Jen, I’d be glad to star in your erotica. I’m certainly not getting any action in my real life. LOL I actually have done some writing myself, about a time when I was a private exotic dancer. Makes for some pretty interesting reading, and maybe some day it will be published.
Okay, back to business: Lostinfear, welcome to the community first of all. What are you afraid of if you just cut him out of your life? Are you afraid of physical violence, of losing him, or of him hurting himself and you feeling responsible for it? It sometimes helps to identify what the thread is that keeps you tangled in the web. Sounds like you know he is a sociopath. Sure sounds sociopathic to me. You know, it’s really okay to just walk away. You don’t owe him anything. You have a right to save yourself and get out of that situation. You don’t ever have to say another word to him. When I left my sociopath, I asked him not to ever contact me again. Then I walked and never looked back. Best thing I ever did in 2008.
Blessings to you.
Jen/Star – Might wanna hold off on those pictures… As Entertainment Coordinator of the 1ST ANNUAL LF CONVENTION (which I voted on and elected myself… this is the me, me, me thread , right?!…. I thought we would do a fun game at the convention!

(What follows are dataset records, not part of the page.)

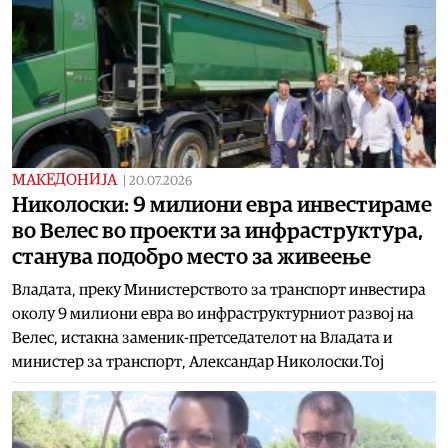
МАКЕДОНИЈА
|
20.07.2026
Николоски: 9 милиони евра инвестирaме
во Вeлес во проекти за инфраструктура,
станува подобро место за живеење
Владата, преку Министерството за транспорт инвестира
околу 9 милиони евра во инфраструктурниот развој на
Велес, истакна заменик-претседателот на Владата и
министер за транспорт, Александар Николоски.Тој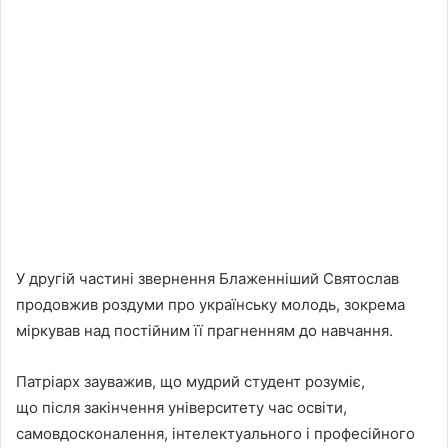
У другій частині звернення Блаженніший Святослав
продовжив роздуми про українську молодь, зокрема
міркував над постійним її прагненням до навчання.
Патріарх зауважив, що мудрий студент розуміє,
що після закінчення університету час освіти,
самовдосконалення, інтелектуального і професійного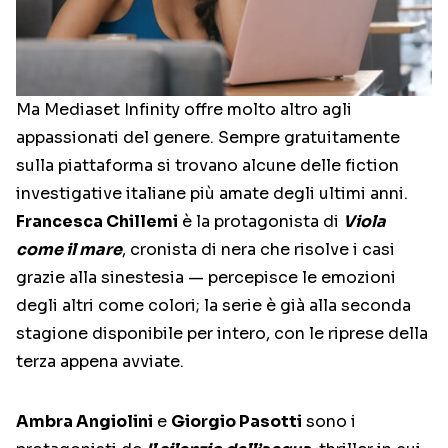
Ma Mediaset Infinity offre molto altro agli
appassionati del genere. Sempre gratuitamente
sulla piattaforma si trovano alcune delle fiction
investigative italiane più amate degli ultimi anni.
Francesca Chillemi
è la protagonista di
Viola
come il mare
, cronista di nera che risolve i casi
grazie alla sinestesia — percepisce le emozioni
degli altri come colori; la serie è già alla seconda
stagione disponibile per intero, con le riprese della
terza appena avviate.
Ambra Angiolini
e
Giorgio Pasotti
sono i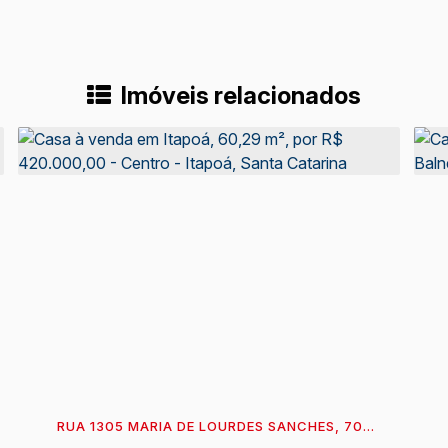
Imóveis relacionados
RUA 1305 MARIA DE LOURDES SANCHES, 709,
89360-023, CENTRO, ITAPOÁ, SANTA
C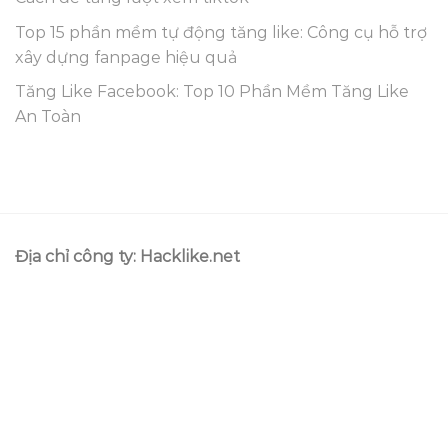
Top 15 phần mềm tự động tăng like: Công cụ hỗ trợ
xây dựng fanpage hiệu quả
Tăng Like Facebook: Top 10 Phần Mềm Tăng Like
An Toàn
Địa chỉ công ty: Hacklike.net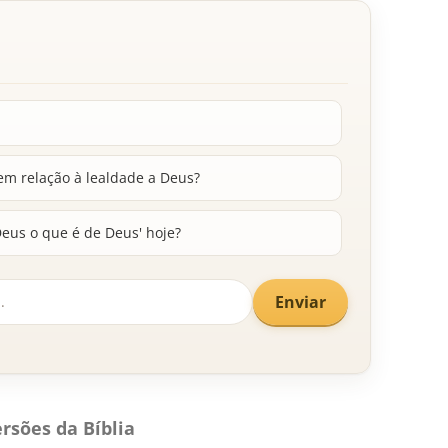
em relação à lealdade a Deus?
eus o que é de Deus' hoje?
Enviar
rsões da Bíblia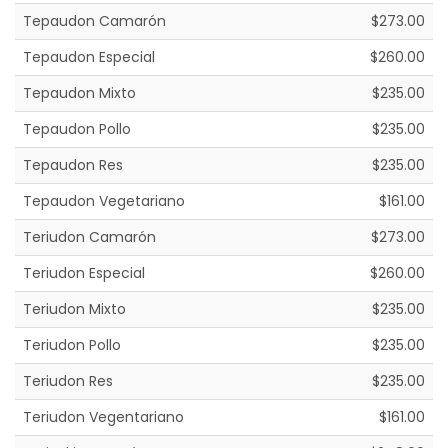
Tepaudon Camarón
$273.00
Tepaudon Especial
$260.00
Tepaudon Mixto
$235.00
Tepaudon Pollo
$235.00
Tepaudon Res
$235.00
Tepaudon Vegetariano
$161.00
Teriudon Camarón
$273.00
Teriudon Especial
$260.00
Teriudon Mixto
$235.00
Teriudon Pollo
$235.00
Teriudon Res
$235.00
Teriudon Vegentariano
$161.00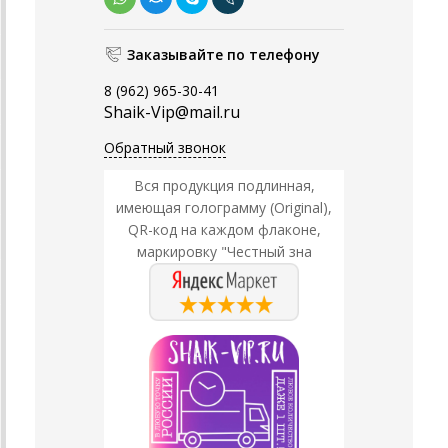
Заказывайте по телефону
8 (962) 965-30-41
Shaik-Vip@mail.ru
Обратный звонок
Вся продукция подлинная,
имеющая голограмму (Original),
QR-код на каждом флаконе,
маркировку "Честный зна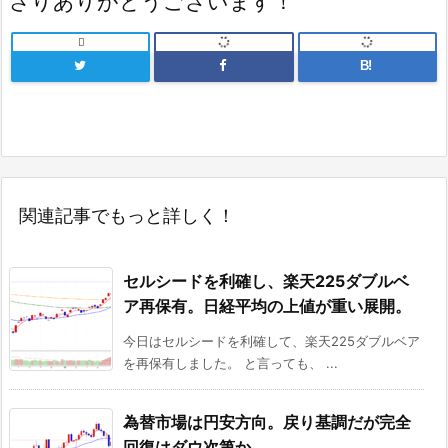
さりありがとうございます！

B!
関連記事でもっと詳しく！
セルシードを利確し、楽天225ダブルベ
ア再保有。日経平均の上値が重い展開。
今日はセルシードを利確して、楽天225ダブルベア
を再保有しました。 と言っても、 ...
為替市場は円安方向。戻り基調だが完全
回復はダウ次第か。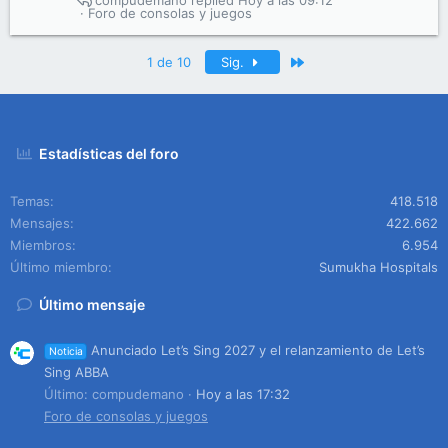
compudemano
Hoy a las 09:12
Foro de consolas y juegos
Último
1 de 10
Sig.
Estadísticas del foro
Temas
418.518
Mensajes
422.662
Miembros
6.954
Último miembro
Sumukha Hospitals
Último mensaje
Anunciado Let’s Sing 2027 y el relanzamiento de Let’s
Noticia
Sing ABBA
Último: compudemano
Hoy a las 17:32
Foro de consolas y juegos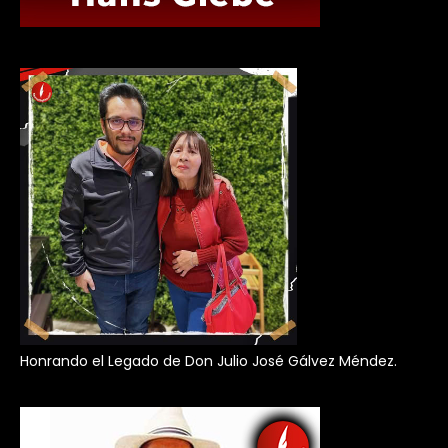
Honrando el Legado de Don Julio José Gálvez Méndez.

Name that LF BLOGGER! We all bring a picture of ourselves and each get a shot at matching the names with the faces! (Jen and Star the photos must be pg/ not erotica style…thx!) And whoever gets the most amount correct – wins the award…a real live picture of themselves on Fat or Hairy with Oxy on the back waving her golden skillet!!!
This of course will take place prior to Kathy hooking up an IV to Steve with a drip bag of Vodka…and prior to Henrys Dirty Joke Act…so nobody leaves….(kidding Henry)lol…
…Maybe we will start the festivities with Name that LF BLOGGER!!! If you have any suggestions keep them to yourself because in case you didnt get the memo…Im running the show!!!!
Ha ha ha ha, learnthelesson!!!! No worries about me posting erotic pictures of myself. I am 48 now, so they’d first have to be photoshopped. Oxy better come back soon. It will take her forever to catch up on all these posts.
You guys are so wonderful. I have so much warmth for all of you, including the newcomers, too. Newcomers don’t realize what a wonderful family they have stumbled onto!
We could also play LF Scrabble, using such words as “extox”, “towanda” and “skillet”. LOLOLOL
You are all welcome to visit at my humble condo in Denver before I go into foreclosure. I recently purchased some extremely comfortable italian leather furniture off of Craig’s list in the event that I should ever have a big party. If I ever end up homeless, at least I’ll have a nice sofa to sleep on in the street. LOL
I’m serious about my offer.
LF Scrabble “Oxyish” “NC” that would be an acceptable word its in the LF Dictionary!! oh and what was the really popular screenname that came across the posts .. we all got a big kick out of it!! Cant remember, cant see, cant type lol…
Star – I have family in Denver – I will def have coffee or a cosmo with you when I visit…either on your couch in your livingroom or on your couch on curb at the Garden of the Gods!!